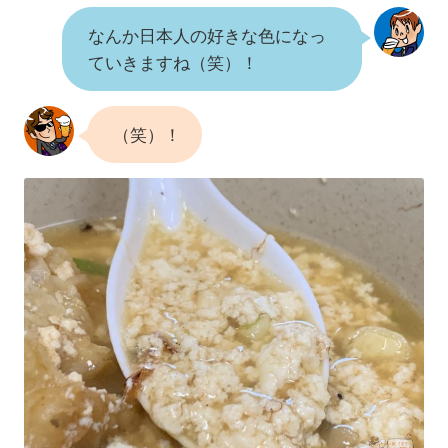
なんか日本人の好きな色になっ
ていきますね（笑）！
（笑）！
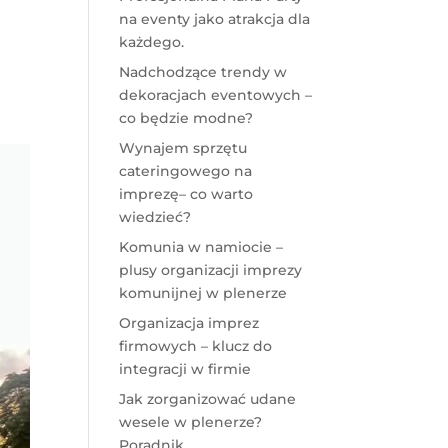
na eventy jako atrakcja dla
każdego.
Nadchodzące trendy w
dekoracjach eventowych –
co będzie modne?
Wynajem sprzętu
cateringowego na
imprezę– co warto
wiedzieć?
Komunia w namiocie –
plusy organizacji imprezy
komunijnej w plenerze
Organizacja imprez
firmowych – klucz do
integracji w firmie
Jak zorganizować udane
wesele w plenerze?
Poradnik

§ PROBLEM DESCRIPTION:
All lines from the one with "plusy organizacji imprezy" onward to the end of the records above should be repeated exactly, and only those lines.

§ EXERCISE RESULT:
plusy organizacji imprezy
komunijnej w plenerze
Organizacja imprez
firmowych – klucz do
integracji w firmie
Jak zorganizować udane
wesele w plenerze?
Poradnik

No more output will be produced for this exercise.